Stoppin’ on a Dime: Using Double- and Triple-Stops to Enhance Your Grooves - Jul. '18 Ex. 4
Ever think of adding EQ to your signal chain? Here’s a brief but definitive guide on how to get started.
Equalization is a powerful sonic-sculpting tool. Almost immediately after we figured out how to convert the music we hear into electronic waveforms, electronic engineers devised circuits to manipulate those signals by attenuating and accentuating different frequency bands. In recording studios, equalization can subtract bass from a boomy kick drum or add sibilance to a breathy vocal. In sound reinforcement, we can equalize the response of a PA in a room with less than ideal resonances.
These resonances add or subtract energy from the PA output and present an uneven response to the audience. Equalization adjusts the PA’s frequency response to account for those room dynamics and makes the response even, or equal, across all bands.

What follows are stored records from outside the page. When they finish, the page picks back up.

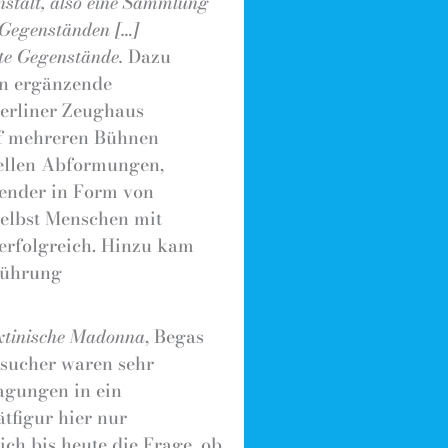
nstalt, also eine Sammlung
 Gegenständen […]
nte Gegenstände.
Dazu
en ergänzende
Berliner Zeughaus
auf mehreren Bühnen
iellen Abformungen,
ender in Form von
Selbst Menschen mit
 erfolgreich. Hinzu kam
führung
xtinische Madonna
, Begas
esucher waren sehr
agungen in ein
tfigur hier nur
ich bis heute die Frage, ob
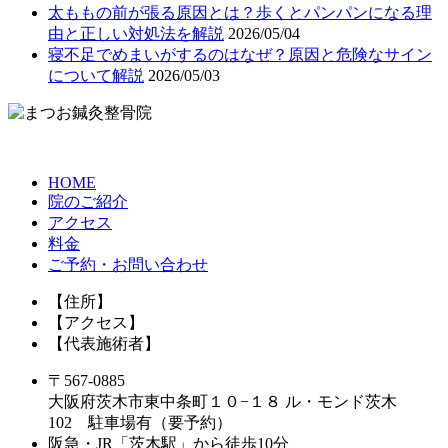
太ももの前が張る原因とは？歩くとパンパンになる理
由と正しい対処法を解説
2026/05/04
寝不足でめまいがするのはなぜ？原因と危険なサイン
について解説
2026/05/03
HOME
院のご紹介
アクセス
料金
ご予約・お問い合わせ
【住所】
【アクセス】
【代表施術者】
〒567-0885
大阪府茨木市東中条町１０−１８ ル・モンド茨木
102 駐車場有（要予約）
阪急・JR「茨木駅」から徒歩10分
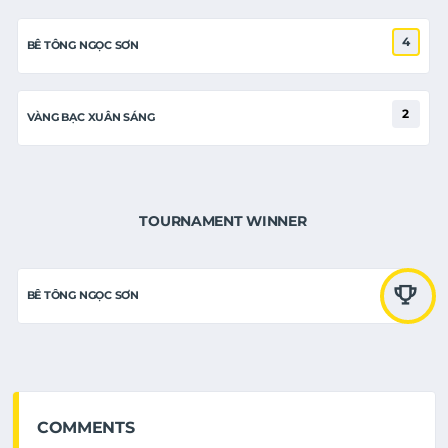
4
BÊ TÔNG NGỌC SƠN
2
VÀNG BẠC XUÂN SÁNG
TOURNAMENT WINNER
BÊ TÔNG NGỌC SƠN
COMMENTS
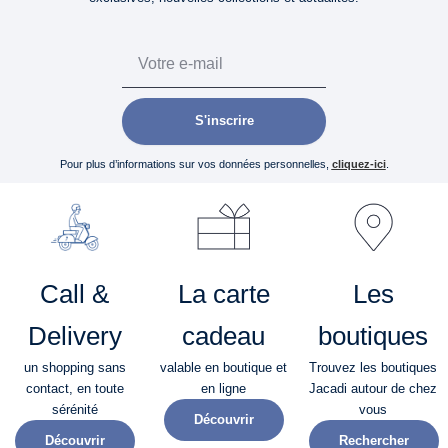
Email
S'inscrire
Pour plus d’informations sur vos données personnelles,
cliquez-ici
.
Call &
La carte
Les
Delivery
cadeau
boutiques
un shopping sans
valable en boutique et
Trouvez les boutiques
contact, en toute
en ligne
Jacadi autour de chez
sérénité​
vous
Découvrir
Découvrir
Rechercher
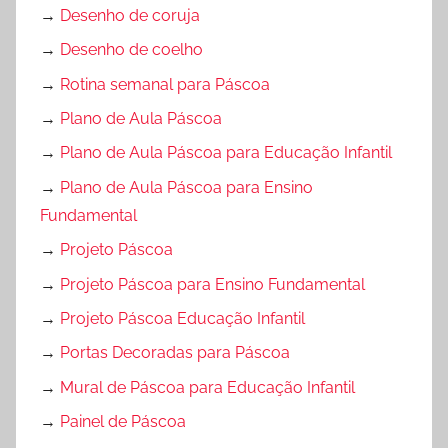
→
Desenho de coruja
→
Desenho de coelho
→
Rotina semanal para Páscoa
→
Plano de Aula Páscoa
→
Plano de Aula Páscoa para Educação Infantil
→
Plano de Aula Páscoa para Ensino
Fundamental
→
Projeto Páscoa
→
Projeto Páscoa para Ensino Fundamental
→
Projeto Páscoa Educação Infantil
→
Portas Decoradas para Páscoa
→
Mural de Páscoa para Educação Infantil
→
Painel de Páscoa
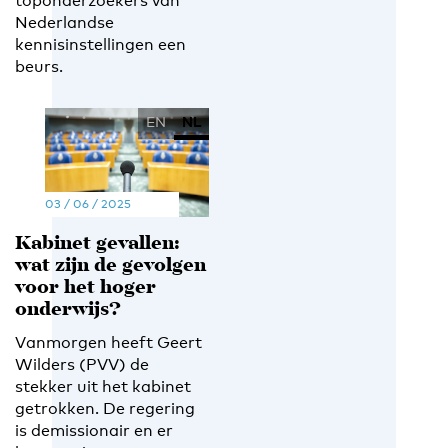
toponderzoekers van
Nederlandse
kennisinstellingen een
beurs.
EN
NL
03 / 06 / 2025
Kabinet gevallen:
wat zijn de gevolgen
voor het hoger
onderwijs?
Vanmorgen heeft Geert
Wilders (PVV) de
stekker uit het kabinet
getrokken. De regering
is demissionair en er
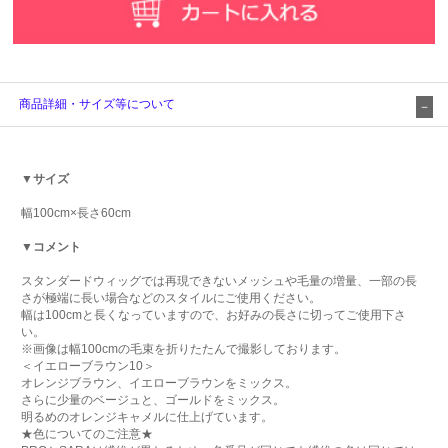
商品詳細・サイズ等について
▼サイズ
幅100cm×長さ60cm
▼コメント
スタンダードウィッグでは再現できないメッシュや毛量の増量、一部の長
さが極端に長い場合などのスタイルにご使用ください。
幅は100cmと長くなっていますので、お好みの長さに切ってご使用下さ
い。
※画像は幅100cmの毛束を折りたたんで撮影しております。
＜イエローブラウン10＞
オレンジブラウン、イエローブラウンをミックス。
さらに少量のベージュと、ゴールドをミックス。
明るめのオレンジキャメルに仕上げています。
★色についてのご注意★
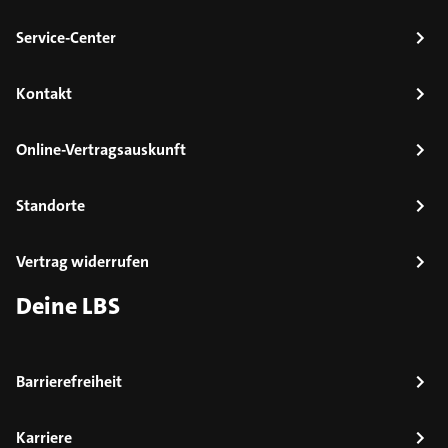
Service-Center
Kontakt
Online-Vertragsauskunft
Standorte
Vertrag widerrufen
Deine LBS
Barrierefreiheit
Karriere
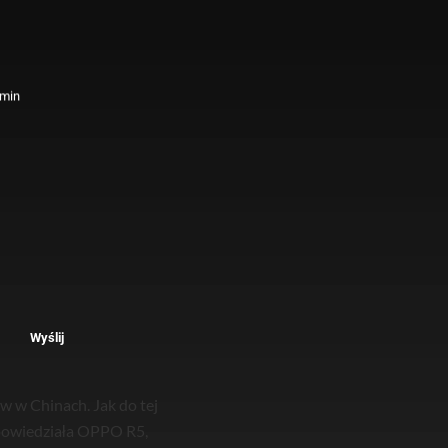
 min
Wyślij
 w Chinach. Jak do tej
apowiedziała OPPO R5,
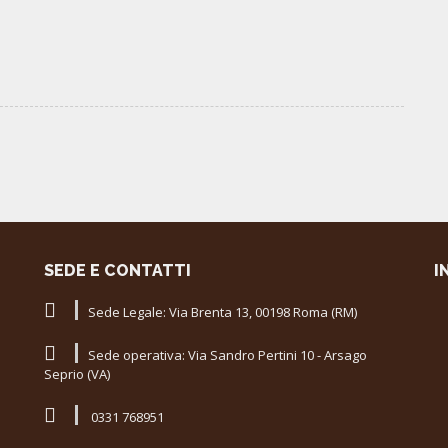
SEDE E CONTATTI
I
Sede Legale: Via Brenta 13, 00198 Roma (RM)
Sede operativa: Via Sandro Pertini 10 - Arsago
Seprio (VA)
0331 768951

Human hearing is usually understood to extend from 20 Hz to 20 kHz. The frequency range of the guitar is much more limited, typically ranging from around 80 Hz to 6 kHz. Interestingly, the human voice shares a great deal of the same bandwidth, meaning the same ears and audio-processing centers that are fine-tuned for distinguishing the differences in voices can readily adapt to distinguish the differences in guitar tones. Accordingly, small adjustments in frequency equalization can have big effects in the ears of the listener, making a world of difference in a guitar’s fundamental sound. No amount of EQ will turn a red-knob Fender Twin into a Marshall plexi, but a little EQ might be all that stands between the sound in your head and the gear that you already own.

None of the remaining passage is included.